▸ WHAT IS EXPECTED:
Would you print every entry below exactly as written, omitting the images?

*** GIVEN DATA ***

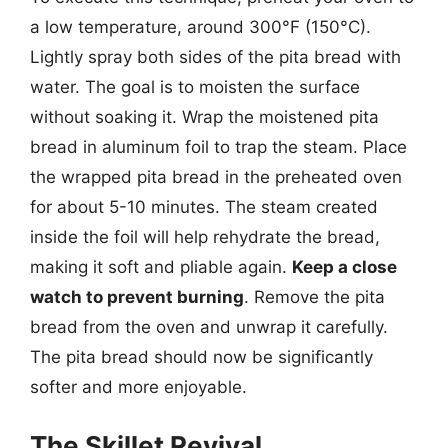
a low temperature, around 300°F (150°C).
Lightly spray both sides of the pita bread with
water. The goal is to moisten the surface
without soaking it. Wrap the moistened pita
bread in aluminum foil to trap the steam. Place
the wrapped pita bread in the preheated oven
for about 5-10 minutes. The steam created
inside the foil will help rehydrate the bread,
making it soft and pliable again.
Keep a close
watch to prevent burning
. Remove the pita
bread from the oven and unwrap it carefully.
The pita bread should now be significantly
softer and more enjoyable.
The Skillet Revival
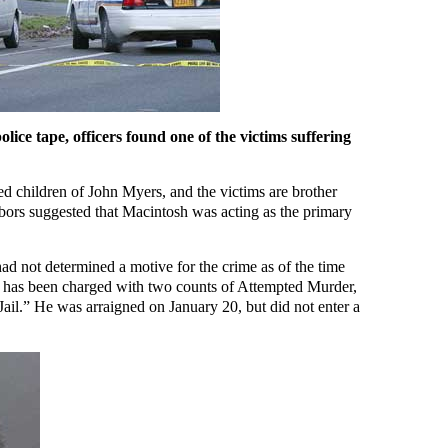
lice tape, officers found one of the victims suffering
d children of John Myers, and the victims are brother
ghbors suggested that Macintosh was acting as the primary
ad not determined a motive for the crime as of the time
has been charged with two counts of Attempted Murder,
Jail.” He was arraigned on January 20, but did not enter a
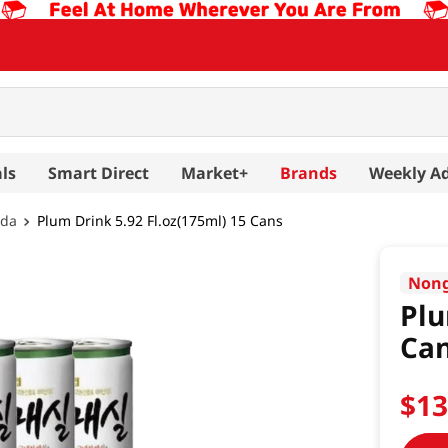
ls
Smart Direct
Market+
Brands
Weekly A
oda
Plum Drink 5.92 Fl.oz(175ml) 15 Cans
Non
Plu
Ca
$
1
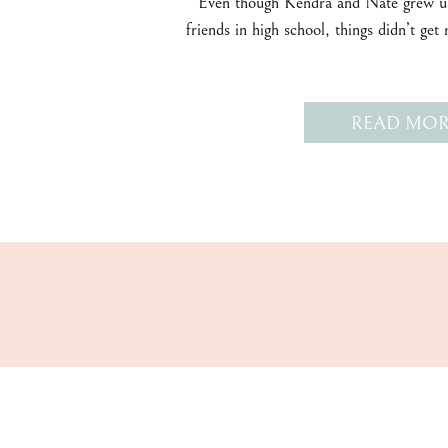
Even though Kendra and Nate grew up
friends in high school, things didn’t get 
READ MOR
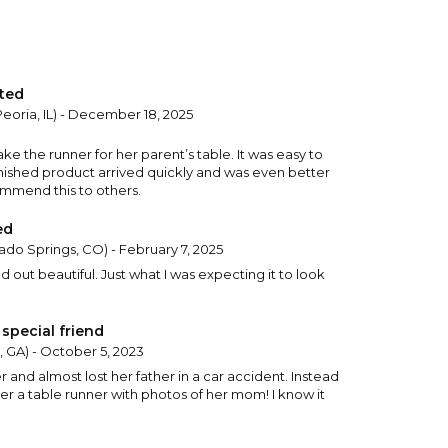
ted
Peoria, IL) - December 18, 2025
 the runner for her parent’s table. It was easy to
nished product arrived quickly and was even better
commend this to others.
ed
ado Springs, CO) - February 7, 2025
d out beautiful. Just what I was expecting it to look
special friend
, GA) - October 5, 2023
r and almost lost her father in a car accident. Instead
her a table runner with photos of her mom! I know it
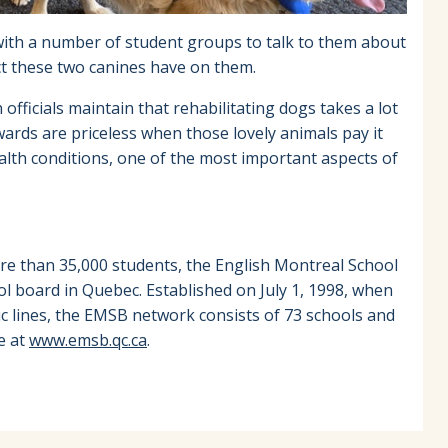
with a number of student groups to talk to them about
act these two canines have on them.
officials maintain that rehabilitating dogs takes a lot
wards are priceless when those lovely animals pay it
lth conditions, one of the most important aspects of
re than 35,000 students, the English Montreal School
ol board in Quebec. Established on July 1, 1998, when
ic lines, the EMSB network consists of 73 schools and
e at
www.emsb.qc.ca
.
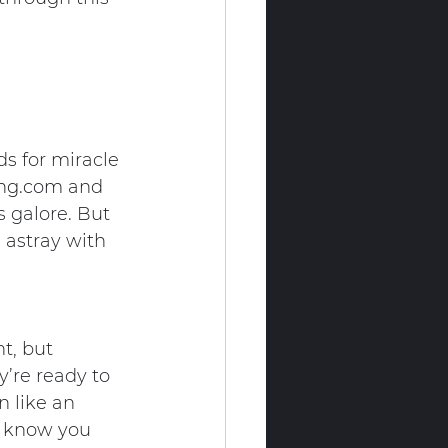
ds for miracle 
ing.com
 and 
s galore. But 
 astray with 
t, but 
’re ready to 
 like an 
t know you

*** End of GIVEN DATA ***

▸ RESPONSE TO THIS TASK:
a low temperature, around 300°F (150°C).
Lightly spray both sides of the pita bread with
water. The goal is to moisten the surface
without soaking it. Wrap the moistened pita
bread in aluminum foil to trap the steam. Place
the wrapped pita bread in the preheated oven
for about 5-10 minutes. The steam created
inside the foil will help rehydrate the bread,
making it soft and pliable again.
Keep a close
watch to prevent burning
. Remove the pita
bread from the oven and unwrap it carefully.
The pita bread should now be significantly
softer and more enjoyable.
The Skillet Revival
lice tape, officers found one of the victims suffering
d children of John Myers, and the victims are brother
ghbors suggested that Macintosh was acting as the primary
ad not determined a motive for the crime as of the time
has been charged with two counts of Attempted Murder,
Jail.” He was arraigned on January 20, but did not enter a
ls
Smart Direct
Market+
Brands
Weekly A
oda
Plum Drink 5.92 Fl.oz(175ml) 15 Cans
Non
Plu
Ca
$
1
Even though Kendra and Nate grew up
friends in high school, things didn’t get 
READ MOR
ted
Peoria, IL) - December 18, 2025
 the runner for her parent’s table. It was easy to
nished product arrived quickly and was even better
commend this to others.
ed
ado Springs, CO) - February 7, 2025
d out beautiful. Just what I was expecting it to look
special friend
, GA) - October 5, 2023
r and almost lost her father in a car accident. Instead
her a table runner with photos of her mom! I know it
with a number of student groups to talk to them about
act these two canines have on them.
officials maintain that rehabilitating dogs takes a lot
wards are priceless when those lovely animals pay it
lth conditions, one of the most important aspects of
re than 35,000 students, the English Montreal School
ol board in Quebec. Established on July 1, 1998, when
ic lines, the EMSB network consists of 73 schools and
e at
www.emsb.qc.ca
.
ds for miracle 
ing.com
 and 
s galore. But 
 astray with 
t, but 
’re ready to 
 like an 
t know you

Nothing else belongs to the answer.